On November 10th, 2015 over 200 regional professional and collegiate sports teams, business and public leaders, athletes, restaurant owners, and chefs will convene at the Champions of Food event at Centurylink Field in Seattle. The goal of the symposium is to explore ways in which the sports industry can make advancements towards a more sustainable food system.
Many stadiums throughout the United States have already begun the process of creating a more sustainable food system by planting urban gardens and shifting food procurement policies to provide fans with fresh, sustainable food.
Food Tank has compiled a list of stadiums that are already making strides towards improving our food system.
- Amalie Arena, Tampa Bay, Florida: The home of the Tampa Bay Lightning in Florida is also home to an incredibly efficient hydroponic garden. The 1,120 square food garden has the growing capacity of an acre because of the innovative vertical stack farming. Herbs, spinach, arugula, cucumbers, tomatoes, and more find their way into menu items at the stadium and plans are in the works to use garden produce in players’ meals.
- AT&T Stadium, Dallas, Texas: The Dallas Cowboys are so committed to sustainable food that they have two full-time purchasers devoted to finding local, organic, and hormone-free products. All eggs used at the stadium are cage-free. Over 25 percent of the produce served at the stadium is certified USDA organic, and at least five concession carts at every game serve only USDA organic and healthier options.
- Coors Field, Denver, Colorado: The Colorado Rockies partnered with Aramark concessions staff and Colorado State University Students to plant organic herbs and vegetables at their ballpark. The 600 square foot garden features tomatoes, peppers, beans, and herbs in raised beds made from trees killed by pine beetles in the Colorado mountains.
- Fenway Farms, Boston, Massachusetts: The 5,000 square foot farm at Fenway Park in Boston opened in 2015, which supplies the EMC Club restaurant inside the park with fresh, organic fruits and vegetables. The remainder of produce bought by the stadium is local and seasonal whenever possible, and employees are sent to local farms to see how suppliers grow food.

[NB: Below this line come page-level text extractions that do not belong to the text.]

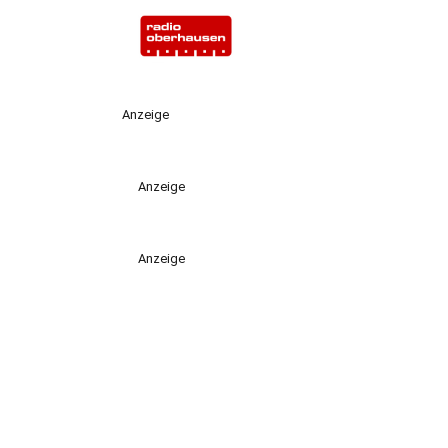
Anzeige
Anzeige
Anzeige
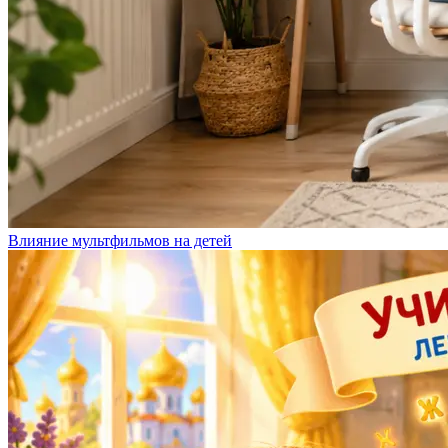
Влияние мультфильмов на детей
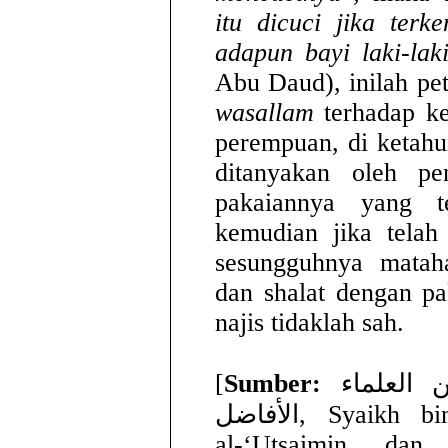
itu dicuci jika ter
adapun bayi laki-lak
Abu Daud), inilah pe
wasallam
terhadap ke
perempuan, di ketahu
ditanyakan oleh p
pakaiannya yang te
kemudian jika telah
sesungguhnya mataha
dan shalat dengan pa
najis tidaklah sah.
[
Sumber:
فتاوى إسلامية لمجموعة من العلماء
الأفاضل, Syaikh bin Baz, Syaikh Muhammad
al-‘Utsaimin dan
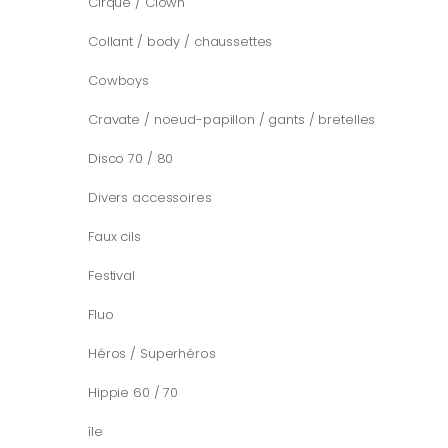
Cirque / Clown
Collant / body / chaussettes
Cowboys
Cravate / noeud-papillon / gants / bretelles
Disco 70 / 80
Divers accessoires
Faux cils
Festival
Fluo
Héros / Superhéros
Hippie 60 / 70
île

- FirstEnergy Stadium, Cleveland, Ohio: The home of the Cleveland Browns sources organic produce from local suppliers within 50 miles of the stadium. The stadium serves organic chicken and antibiotic and hormone-free beef at selected locations. Leftover, unused food is donated to the Cleveland Food Bank and totaled over 4,536 kilograms (10,000 pounds) in 2013. Additionally, the stadium turns its food waste into a slurry, which is picked up by Quasar Energy Group and turned into biogas and nutrient-rich fertilizer. The biogas is used to generate electricity, and the fertilizer delivered to local farms.
- The Garden at AT&T Park, San Francisco, California: The garden at AT&T Park boasts a 4,320 square foot edible garden featuring seasonal fruits and vegetables that are picked fresh and sourced to the two bistros inside the stadium. In addition to providing fresh produce for both restaurants, it also serves as an outdoor classroom for children to learn about healthy food and nutrition through hands-on activities.
- Levi’s Stadium, San Francisco, California: Menus at the 49ers stadium feature antibiotic-free meats, sustainable seafood, vegan and vegetarian items, and local and organic produce as much as possible.
- Mercedes-Benz Stadium, Atlanta, Georgia: The Atlanta Falcons new stadium, currently scheduled to open for the 2017 season, will feature raised beds and other edible plants. Blueberries will be the primary crop, which is appropriate as Georgia is the top-producing state for the high antioxidant fruit.
- Moda Center, Portland, Oregon: The home of the Portland Trailblazers features many greener food accomplishments. Sixty percent of all the food and beverage is local, and 30 percent of meat and produce is certified USDA Organic. All beef, pork, and sausage products are hormone and antibiotic-free. Additionally, all food waste is composted, and over 95 percent of disposal serving containers are compostable.
- National Park, Washington, D.C.: The Washington Nationals grow over 180 plants in their rooftop garden including tomatoes, zucchini, and squash, used in food items in premium clubs at the ballpark.
- Oriole Park at Camden Yards, Baltimore, Maryland: The Baltimore Orioles groundskeeper Pasquale “Pat” Santarone began growing tomatoes in foul left field all the way back in 1970.
- Petco Park, San Diego, California: In 2012 groundskeepers at the San Diego Padres stadium planted peppers and tomatoes behind the home team’s bullpen for the chef to use in salsas.
- Shea Stadium, New York City, New York: The Smithsonian gave the Mets credit for the first major league vegetable garden when bullpen coach Joe Pignatano planted a few tomatoes in 1969, which groundskeepers later turned into a garden.
- Sonoma Raceway, Sonoma, California: The racetrack recruited agricultural students from Sonoma Valley High School to expand their garden. What began as six planter boxes transformed into a full-fledged garden featuring seasonal produce such as Bambino eggplant, Tuscan kale, and heirloom Romesco zucchini.